É verão. As praias estão cheias de banhistas e, na praia da Princesinha, coberta de chapéus de sol, já não há espaço para mais ninguém. No café que, no inverno, se enche apenas de nadadores de águas abertas atrevidos — e dos seus sacos de roupa espalhados pelo chão debaixo das mesas — a Vanessa está a ficar louca com tantos pedidos diferentes.
— Oxalá fosse novembro… — suspira ela entre um abatanado, um café americano, uma tosta mista e sabe-se lá mais o quê, olhando para os dois amigos reformados que todos os dias ocupam a mesinha logo fora do café.
Um deles é nadador-salvador, com a cara queimada pelo sol de tantos anos de praia; o outro é um ex-nadador, dos primeiros que atravessou, sem fato de neopreno, a costa ali ao lado.
A Vanessa simpatizava muito com eles e deixava-os ficar ali a jogar à sueca com outros clientes ou ao xadrez, entre um grito e outro a dizer que o xeque-mate não estava certo e que o outro tinha tentado aldrabá-lo enquanto bebia o mazagrã.
A Vanessa já conhece todos os nadadores também.
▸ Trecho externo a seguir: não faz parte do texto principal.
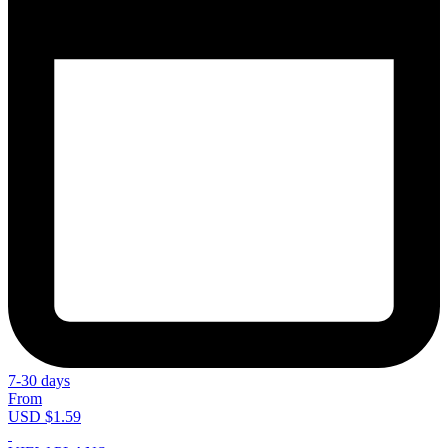
7-30 days
From
USD $1.59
Sabe quem deixa as chaves do carro ao balcão, quem guarda ali o roupão para se trocar depois da aula e quem aparece após o treino para beber um galão quente, pôr a conversa em dia com outros alunos e amigos e, quem sabe, ficar para um almoço de peixinho fresco.
Foi numa dessas idas e vindas a entregar pedidos que ouviu uma conversa estranha: alguns nadadores iam fazer uma travessia em pleno mar, entre duas ilhas. Não percebeu bem o que isso significava. Já lhe parecia uma loucura nadar tantos quilómetros na baía de Ponta Verde, no inverno — quanto mais nadar fora dali, em mar aberto, com ondas e correntes imprevisíveis.
Por curiosidade, foi espreitar no Maps. Quando viu a distância que aquela malta se preparava para nadar, achou um disparate de todo o tamanho. Ainda assim, algo naquele lugar começou a despertá-lhe interesse. Lembrou-se de ter ouvido, quase por acaso, que no ano anterior algumas pessoas tinham desaparecido naquela zona… e que tinham sido encontradas vivas por nadadores, em circunstâncias estranhas.
A Vanessa, que sempre tivera uma queda por histórias de suspense, começou a procurar mais detalhes sobre esse episódio. E uma pergunta não lhe saía da cabeça: será que os nadadores que iam fazer a travessia conheciam essa história?
Quem seriam eles?
E quais seriam, afinal, os nomes das ilhas?